Constructing and Testing Poisson Lognormal (PLN) Models
To construct our seasonal interaction networks, we first fitted, and tested a suite of PLN models. PLN models are a type of joint species distribution model which uses abiotic factors and species’ abundance data to infer species joint abundances (Momal et al. 2020). To control for environmental effects, we built models that included different combinations of (i) water temperature during sampling, (ii) dissolved oxygen during sampling, (iii) date of abundance sampling, (iv) latitude, and (v) site name. We incorporated site name as a potential variable to account for any site-specific abiotic measurements not captured by other factors. We also included sampling effort in our models as excluding this effort reduces the comparability of abundance samples measured at different places and times (Chiquet et al.2019). Sampling effort was included for each abundance sample and was pre-calculated as a sum of the total counts of fish caught, a common approach for including sampling effort in models (Paulson et al.2010). Altogether, the six PLN models built for each season accounted for the following environmental variable(s): Site name ,Water temperature , Dissolved oxygen , Site name + Latitude , Site name + Water Temperature , and Site name + Dissolved oxygen .
To test our seasonal PLN models, we performed a two-step procedure: (1) evaluated models using non-traditional Bayesian Information Criterion (BIC), an information-theoretic approach; and, (2) validated the PLN models against withheld future abundance data. Although our objective was not to predict species abundances, by comparing models using information-theoretic techniques and by calculating their predictive performance on withheld future data, we could select models that had higher accuracy and lower uncertainty (Bodner et al. in press ).
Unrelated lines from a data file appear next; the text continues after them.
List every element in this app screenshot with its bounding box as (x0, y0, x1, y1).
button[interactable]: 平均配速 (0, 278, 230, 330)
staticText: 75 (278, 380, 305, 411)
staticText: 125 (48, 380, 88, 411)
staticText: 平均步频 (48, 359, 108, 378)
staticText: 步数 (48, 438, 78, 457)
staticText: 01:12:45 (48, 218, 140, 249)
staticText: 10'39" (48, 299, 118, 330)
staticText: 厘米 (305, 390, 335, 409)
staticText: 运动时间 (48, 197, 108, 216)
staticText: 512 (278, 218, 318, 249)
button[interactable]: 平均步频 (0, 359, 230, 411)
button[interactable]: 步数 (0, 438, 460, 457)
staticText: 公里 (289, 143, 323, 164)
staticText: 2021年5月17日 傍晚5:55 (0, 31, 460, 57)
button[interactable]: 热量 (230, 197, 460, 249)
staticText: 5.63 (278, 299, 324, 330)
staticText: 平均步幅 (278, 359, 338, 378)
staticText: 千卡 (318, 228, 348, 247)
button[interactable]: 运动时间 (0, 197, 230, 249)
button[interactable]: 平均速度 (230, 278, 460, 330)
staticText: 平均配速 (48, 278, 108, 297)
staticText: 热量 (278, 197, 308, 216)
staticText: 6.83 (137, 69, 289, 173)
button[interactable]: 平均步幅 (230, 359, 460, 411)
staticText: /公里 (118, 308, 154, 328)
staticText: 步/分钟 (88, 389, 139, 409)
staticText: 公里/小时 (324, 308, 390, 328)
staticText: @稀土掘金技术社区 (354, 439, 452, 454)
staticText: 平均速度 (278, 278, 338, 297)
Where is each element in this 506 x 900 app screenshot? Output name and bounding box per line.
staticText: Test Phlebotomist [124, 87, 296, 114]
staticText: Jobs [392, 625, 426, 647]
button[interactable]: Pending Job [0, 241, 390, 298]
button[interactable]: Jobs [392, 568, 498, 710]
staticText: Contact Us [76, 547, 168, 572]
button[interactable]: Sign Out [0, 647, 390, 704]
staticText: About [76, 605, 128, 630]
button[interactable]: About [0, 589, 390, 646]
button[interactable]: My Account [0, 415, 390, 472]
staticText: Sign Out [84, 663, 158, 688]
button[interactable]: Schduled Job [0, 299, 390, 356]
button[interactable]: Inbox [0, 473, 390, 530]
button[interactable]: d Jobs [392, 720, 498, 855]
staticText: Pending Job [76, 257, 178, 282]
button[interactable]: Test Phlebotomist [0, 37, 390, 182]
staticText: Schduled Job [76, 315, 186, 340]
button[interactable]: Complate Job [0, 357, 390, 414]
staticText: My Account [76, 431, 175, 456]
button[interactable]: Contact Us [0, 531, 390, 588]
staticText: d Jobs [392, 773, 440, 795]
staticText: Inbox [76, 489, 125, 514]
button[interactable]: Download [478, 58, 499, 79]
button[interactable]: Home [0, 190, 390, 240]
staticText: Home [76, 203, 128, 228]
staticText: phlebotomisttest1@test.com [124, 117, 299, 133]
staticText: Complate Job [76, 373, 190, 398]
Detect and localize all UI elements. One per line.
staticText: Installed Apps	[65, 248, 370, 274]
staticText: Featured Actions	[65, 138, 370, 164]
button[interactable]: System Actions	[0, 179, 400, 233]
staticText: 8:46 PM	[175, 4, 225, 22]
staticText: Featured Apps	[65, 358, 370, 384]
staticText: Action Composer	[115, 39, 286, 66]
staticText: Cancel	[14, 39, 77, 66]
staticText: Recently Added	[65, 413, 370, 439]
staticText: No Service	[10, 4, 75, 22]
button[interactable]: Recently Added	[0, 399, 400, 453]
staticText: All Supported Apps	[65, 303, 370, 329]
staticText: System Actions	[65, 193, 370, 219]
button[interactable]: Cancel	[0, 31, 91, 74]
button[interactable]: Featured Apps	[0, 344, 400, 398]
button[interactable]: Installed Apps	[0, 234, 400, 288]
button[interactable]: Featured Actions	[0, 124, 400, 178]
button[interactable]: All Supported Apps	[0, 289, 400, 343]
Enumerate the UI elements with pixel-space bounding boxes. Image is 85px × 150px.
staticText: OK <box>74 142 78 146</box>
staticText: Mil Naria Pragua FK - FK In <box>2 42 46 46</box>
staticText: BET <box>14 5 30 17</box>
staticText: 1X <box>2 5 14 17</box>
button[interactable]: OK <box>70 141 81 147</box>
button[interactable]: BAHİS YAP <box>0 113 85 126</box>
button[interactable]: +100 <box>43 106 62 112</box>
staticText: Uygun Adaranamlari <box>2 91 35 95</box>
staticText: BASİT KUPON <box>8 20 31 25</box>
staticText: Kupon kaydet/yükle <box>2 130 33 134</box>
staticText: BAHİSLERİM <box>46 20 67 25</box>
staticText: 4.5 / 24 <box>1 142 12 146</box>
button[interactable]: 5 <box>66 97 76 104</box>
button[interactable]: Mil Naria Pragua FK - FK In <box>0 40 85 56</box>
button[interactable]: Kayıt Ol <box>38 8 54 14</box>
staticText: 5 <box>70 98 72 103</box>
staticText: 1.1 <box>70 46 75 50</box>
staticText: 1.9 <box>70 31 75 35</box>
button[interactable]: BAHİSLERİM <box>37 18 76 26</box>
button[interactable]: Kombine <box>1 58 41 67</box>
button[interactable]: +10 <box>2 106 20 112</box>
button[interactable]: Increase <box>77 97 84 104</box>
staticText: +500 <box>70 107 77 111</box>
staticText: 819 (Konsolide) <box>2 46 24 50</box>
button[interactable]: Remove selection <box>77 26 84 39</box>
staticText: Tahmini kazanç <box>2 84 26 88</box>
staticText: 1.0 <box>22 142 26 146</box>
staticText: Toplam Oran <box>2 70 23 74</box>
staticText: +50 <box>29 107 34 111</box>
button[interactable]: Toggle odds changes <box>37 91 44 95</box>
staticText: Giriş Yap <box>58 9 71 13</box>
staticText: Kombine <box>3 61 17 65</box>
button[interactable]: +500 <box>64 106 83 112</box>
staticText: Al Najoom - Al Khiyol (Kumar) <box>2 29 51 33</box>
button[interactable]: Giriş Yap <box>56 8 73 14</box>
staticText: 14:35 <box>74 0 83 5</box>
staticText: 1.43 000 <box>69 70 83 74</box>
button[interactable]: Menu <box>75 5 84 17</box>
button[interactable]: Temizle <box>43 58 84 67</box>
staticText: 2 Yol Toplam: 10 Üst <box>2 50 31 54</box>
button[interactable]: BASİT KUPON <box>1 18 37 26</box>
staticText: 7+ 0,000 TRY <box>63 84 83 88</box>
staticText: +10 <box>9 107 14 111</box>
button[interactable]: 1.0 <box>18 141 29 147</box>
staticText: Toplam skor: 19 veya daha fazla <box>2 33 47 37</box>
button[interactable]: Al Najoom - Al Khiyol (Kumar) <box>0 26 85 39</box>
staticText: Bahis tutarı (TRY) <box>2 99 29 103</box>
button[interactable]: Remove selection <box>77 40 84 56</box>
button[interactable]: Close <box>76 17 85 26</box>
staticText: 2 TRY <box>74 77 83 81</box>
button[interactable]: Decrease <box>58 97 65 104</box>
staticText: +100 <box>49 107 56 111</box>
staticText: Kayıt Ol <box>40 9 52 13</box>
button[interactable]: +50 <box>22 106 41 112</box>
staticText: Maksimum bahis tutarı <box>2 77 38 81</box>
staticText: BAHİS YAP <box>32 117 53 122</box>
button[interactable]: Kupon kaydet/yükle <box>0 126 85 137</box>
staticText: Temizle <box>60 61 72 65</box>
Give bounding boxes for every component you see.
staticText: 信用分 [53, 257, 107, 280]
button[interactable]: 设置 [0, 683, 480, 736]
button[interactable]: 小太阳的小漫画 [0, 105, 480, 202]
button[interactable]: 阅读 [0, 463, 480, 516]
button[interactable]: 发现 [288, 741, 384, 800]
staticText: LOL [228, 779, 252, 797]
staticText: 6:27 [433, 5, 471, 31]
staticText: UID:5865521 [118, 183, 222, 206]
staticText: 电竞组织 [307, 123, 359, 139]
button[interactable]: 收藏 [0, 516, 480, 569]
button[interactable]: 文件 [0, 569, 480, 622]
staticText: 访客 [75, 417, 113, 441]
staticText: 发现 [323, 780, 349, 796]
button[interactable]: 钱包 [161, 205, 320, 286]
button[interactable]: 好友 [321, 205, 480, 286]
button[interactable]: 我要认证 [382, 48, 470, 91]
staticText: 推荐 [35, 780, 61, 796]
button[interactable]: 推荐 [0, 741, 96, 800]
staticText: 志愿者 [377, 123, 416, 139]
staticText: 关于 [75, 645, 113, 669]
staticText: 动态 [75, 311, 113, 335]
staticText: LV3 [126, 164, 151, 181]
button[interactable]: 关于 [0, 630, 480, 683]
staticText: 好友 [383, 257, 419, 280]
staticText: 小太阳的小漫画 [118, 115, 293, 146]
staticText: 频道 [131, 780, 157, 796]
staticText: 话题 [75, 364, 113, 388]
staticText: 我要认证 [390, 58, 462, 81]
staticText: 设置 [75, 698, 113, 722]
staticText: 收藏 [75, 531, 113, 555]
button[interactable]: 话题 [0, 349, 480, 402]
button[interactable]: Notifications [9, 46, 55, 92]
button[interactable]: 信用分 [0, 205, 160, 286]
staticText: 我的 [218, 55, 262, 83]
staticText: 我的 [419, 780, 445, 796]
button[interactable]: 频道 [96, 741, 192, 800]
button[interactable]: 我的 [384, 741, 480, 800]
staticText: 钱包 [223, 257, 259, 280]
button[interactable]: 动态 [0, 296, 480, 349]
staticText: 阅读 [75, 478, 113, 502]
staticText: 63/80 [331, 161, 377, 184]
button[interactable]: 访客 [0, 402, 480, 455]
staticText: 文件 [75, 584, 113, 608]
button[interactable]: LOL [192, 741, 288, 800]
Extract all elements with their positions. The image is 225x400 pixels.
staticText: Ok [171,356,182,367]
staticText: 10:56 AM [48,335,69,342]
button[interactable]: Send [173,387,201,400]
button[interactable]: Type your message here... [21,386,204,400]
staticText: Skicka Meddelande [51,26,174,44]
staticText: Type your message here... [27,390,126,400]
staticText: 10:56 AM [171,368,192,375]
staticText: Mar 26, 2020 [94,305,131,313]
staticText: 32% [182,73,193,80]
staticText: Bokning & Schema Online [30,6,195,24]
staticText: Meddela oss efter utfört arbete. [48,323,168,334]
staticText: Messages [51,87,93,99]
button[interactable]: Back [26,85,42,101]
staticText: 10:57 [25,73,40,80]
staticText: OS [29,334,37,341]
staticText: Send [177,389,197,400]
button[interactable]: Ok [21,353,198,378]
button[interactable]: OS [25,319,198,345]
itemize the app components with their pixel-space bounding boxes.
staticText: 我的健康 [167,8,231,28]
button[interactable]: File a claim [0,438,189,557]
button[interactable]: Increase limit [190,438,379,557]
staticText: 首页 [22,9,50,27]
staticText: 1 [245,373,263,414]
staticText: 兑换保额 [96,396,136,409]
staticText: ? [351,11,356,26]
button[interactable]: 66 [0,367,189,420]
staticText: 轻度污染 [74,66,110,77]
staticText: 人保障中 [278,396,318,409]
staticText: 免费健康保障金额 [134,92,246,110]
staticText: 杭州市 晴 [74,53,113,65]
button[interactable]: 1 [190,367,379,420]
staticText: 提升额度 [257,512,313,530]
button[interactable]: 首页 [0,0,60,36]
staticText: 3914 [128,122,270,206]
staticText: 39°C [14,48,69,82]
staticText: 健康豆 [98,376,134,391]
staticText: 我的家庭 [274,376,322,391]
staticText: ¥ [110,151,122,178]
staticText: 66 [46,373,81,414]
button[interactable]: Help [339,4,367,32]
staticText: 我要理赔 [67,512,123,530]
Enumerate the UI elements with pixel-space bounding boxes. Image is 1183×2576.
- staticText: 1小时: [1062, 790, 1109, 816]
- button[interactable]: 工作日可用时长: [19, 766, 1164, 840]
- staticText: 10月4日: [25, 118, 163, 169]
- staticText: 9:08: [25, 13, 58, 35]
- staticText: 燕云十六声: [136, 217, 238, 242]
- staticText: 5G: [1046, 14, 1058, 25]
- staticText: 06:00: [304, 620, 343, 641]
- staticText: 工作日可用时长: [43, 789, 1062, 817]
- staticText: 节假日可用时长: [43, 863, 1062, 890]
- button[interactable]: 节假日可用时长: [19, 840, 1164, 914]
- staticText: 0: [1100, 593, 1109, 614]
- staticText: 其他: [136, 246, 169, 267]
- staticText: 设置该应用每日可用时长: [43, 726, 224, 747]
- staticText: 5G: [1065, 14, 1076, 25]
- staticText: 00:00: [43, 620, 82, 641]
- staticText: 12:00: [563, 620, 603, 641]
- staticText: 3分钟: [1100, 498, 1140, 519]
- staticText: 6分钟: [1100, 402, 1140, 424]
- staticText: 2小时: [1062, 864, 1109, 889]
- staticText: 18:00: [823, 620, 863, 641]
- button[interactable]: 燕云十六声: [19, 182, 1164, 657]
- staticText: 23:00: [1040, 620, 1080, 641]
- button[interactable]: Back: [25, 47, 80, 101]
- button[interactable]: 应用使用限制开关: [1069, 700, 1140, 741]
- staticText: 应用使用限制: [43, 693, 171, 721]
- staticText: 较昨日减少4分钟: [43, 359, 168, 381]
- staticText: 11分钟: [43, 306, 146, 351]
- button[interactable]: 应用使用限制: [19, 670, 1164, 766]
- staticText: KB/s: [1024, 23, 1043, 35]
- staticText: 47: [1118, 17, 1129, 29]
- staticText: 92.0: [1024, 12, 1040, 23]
The BIC scores were calculated and PLN models with the worst scores per season were discarded. Note these are non-traditional BIC scores that represent the variational lower bound of the BIC, which account for the model’s variational log-likelihood and its number of parameters. Overall, higher scores indicate better fitting models. The top three seasonal PLN models with the highest BIC scores were then tested against the withheld dataset. We evaluated each of the top three model’s predictive capabilities by removing the two most recent sampling times for each site and season used as validation measures. We predicted species abundances and compared the predictions (using root mean squared error: “RMSE”) to the withheld validation datasets. We also calculated RMSE only for species with abundances greater than 0 (“RMSE obs>0”). From the three PLN models tested per season, each final seasonal model selected had the highest predictive ability as determined by RMSE and RMSE obs>0.